3. Jika saja aku punya keberanian mengungkapkan perasaan yang terpendam.
Orang kebanyakan akan menghindari konflik atau merasa tidak enak saat harus mengutarakan perbedaaan pendapat. Apalagi kepada atasan atau teman dekat sehingga pada akhirnya banyak hubungan yang terjalin namun tidak sehat. Hanya berusaha menyenangkan satu atau golongan tertentu dengan menafikan perasaan sendiri. Akhirnya kemunafikan akan ditemukan dimana-mana. Juga sangat malu untuk mengutarakan perasaannya kepada orang yang dicintai. Pada poin ini, aku sangat menghormati orang-orang yang berani mengungkapkan apa yang dirasakan dan dipikirkan.
Dalam buku ini dikisahkan penyesalan seorang pasien kanker mata yang menyesal tidak memperjuangkan cinta pertamanya. Dia membayangkan pasti akan sangat bahagia dalam menjalani kehidupan rumah tangganya. Karenanya, beruntunglah bagi orang-orang yang menikah dengan orang yang dicintainya. Yeaaay!
4. Jika saja aku selalu punya waktu untuk berkumpul dengan sahabat-sahabatku.
Pekerjaan, tuntutan deadline, ambisi yang besar sehingga melupakan waktu bersama dengan teman-teman. Dalam hal ini rasanya aku sudah mengalami penyesalan.
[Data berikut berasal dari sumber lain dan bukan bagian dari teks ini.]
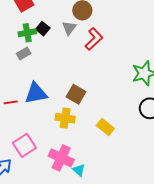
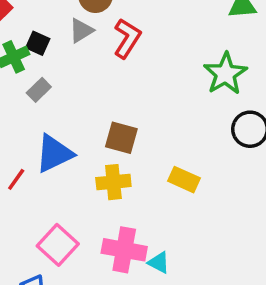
gray triangle: (69, 28) -> (81, 31), turned 35
gray rectangle: (24, 54) -> (39, 90), moved
red line: (11, 102) -> (16, 179), turned -32

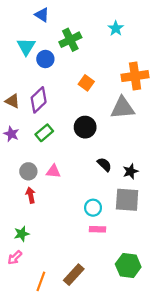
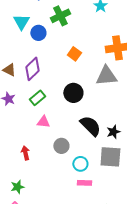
black semicircle: (104, 165) -> (90, 126), size x1.6
gray circle: (28, 171) -> (61, 146), moved
pink triangle: (53, 171) -> (43, 122), moved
Berapa banyak pernikahan teman-teman yang kulewati juga perayaan ulang tahun yang tak kudatangi karena aku harus bertugas alias sedang bekerja. Bahkan ada seorang teman yang hingga kini masih “ngambek” denganku karena aku tak hadir pada pernikahannya.Karenanya sebisa mungkin menebus kesalahan itu dengan rutin mengirimkan sms hanya untuk bertanya kabar kepada teman-teman tentang keadaaannya juga keluarga mereka sekarang. Tobat!
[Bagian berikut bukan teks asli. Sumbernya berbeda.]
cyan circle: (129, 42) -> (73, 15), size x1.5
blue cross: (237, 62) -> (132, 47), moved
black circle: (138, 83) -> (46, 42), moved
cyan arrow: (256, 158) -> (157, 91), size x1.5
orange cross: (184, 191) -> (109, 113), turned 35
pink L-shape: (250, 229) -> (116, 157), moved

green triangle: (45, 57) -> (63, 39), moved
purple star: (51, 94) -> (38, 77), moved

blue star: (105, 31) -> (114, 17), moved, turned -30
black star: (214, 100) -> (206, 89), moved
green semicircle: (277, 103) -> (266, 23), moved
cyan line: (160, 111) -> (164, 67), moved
5. Jika saja aku membiarkan diriku merasakan kebahagiaan.
Dalam keadaaan yang baik kita akan lebih mudah bahagia. Namun jika ada masalah yang menimpa maka rasa bahagia itu tetiba akan hilang. Hal ini sebenarnya manusiawi saja. Tapi bukankah musibah akan selalu ada. Masalah juga akan selalu datang. Tapi kematian yang tidak tahu kapan menjemput bukankah akan sayang sekali jika saat kematian itu tiba kita dalam keadaan yang sedang mengutuki diri sendiri atau orang lain. Bahagia memang kita sendiri yang ciptakan. Jadi, berbahagialah mulai sekarang!
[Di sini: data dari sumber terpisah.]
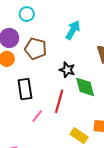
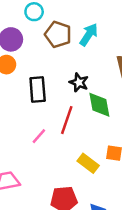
brown pentagon: (36, 49) -> (58, 34), moved
black rectangle: (25, 89) -> (38, 89), moved

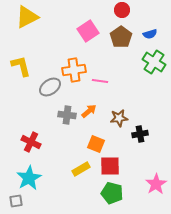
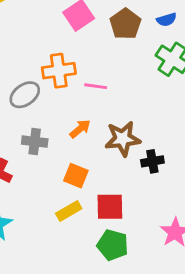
gray cross: (67, 115) -> (35, 142), moved
brown star: (119, 118) -> (123, 139), size x1.4
orange square: (96, 144) -> (76, 176), moved

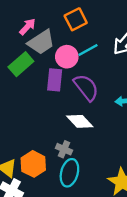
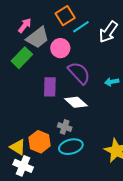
cyan line: (88, 50) -> (81, 27), moved
purple rectangle: (55, 80) -> (50, 87), moved
cyan ellipse: (69, 173) -> (71, 147), turned 65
Karena “terhasut” dengan bacaan tersebut ditambah petuah dari Mami untuk selalu mengikuti kata hati dan wejangan dari Abah tentang hidup hanya sekali dan nikmatilah. Alhasil secara tidak sadar kadang-kadang aku melakukan hal-hal yang di luar nalar. Kalau sudah demikian mau menyesal juga tidak ada gunanya. Cukup jadi pelajaran dan bahan pertimbangan juga sebagai cerita di masa depan. Itu saja!
Dari beberapa hal di atas, aku hanya berupaya mengingatkan diriku sendiri agar lebih bijaksana dalam memanfaatkan usia dengan benar. Alih-alih melakukan ini dan itu lalu kemudian lupa untuk apa kita dilahirkan dan juga peranan yang harus dijalankan. Saat membuka mata di pagi hari untuk yang kesekian kali lalu baru menyadari bahwa jatah usia yang semakin berkurang namun ternyata banyak hal penting untuk dilakukan telah terabaikan.
Ah entahlah. Tentunya semua orang yang ada di dunia ini ingin hidup dengan usia yang penuh dengan keberkahan. Yakni bisa merasakan peran sebagai seorang anak, orang dewasa, menjadi ibu atau ayah, menjadi kakek atau nenek. Atau juga bisa melakukan hal ini dan hal itu dan meraih prestasi ini dan itu. Baru saja sepertinya aku pun telah memutuskan dengan petualanganku yang baru. Semoga Tuhan meridhoi jalan yang sedang kutempuh ini. Aamin!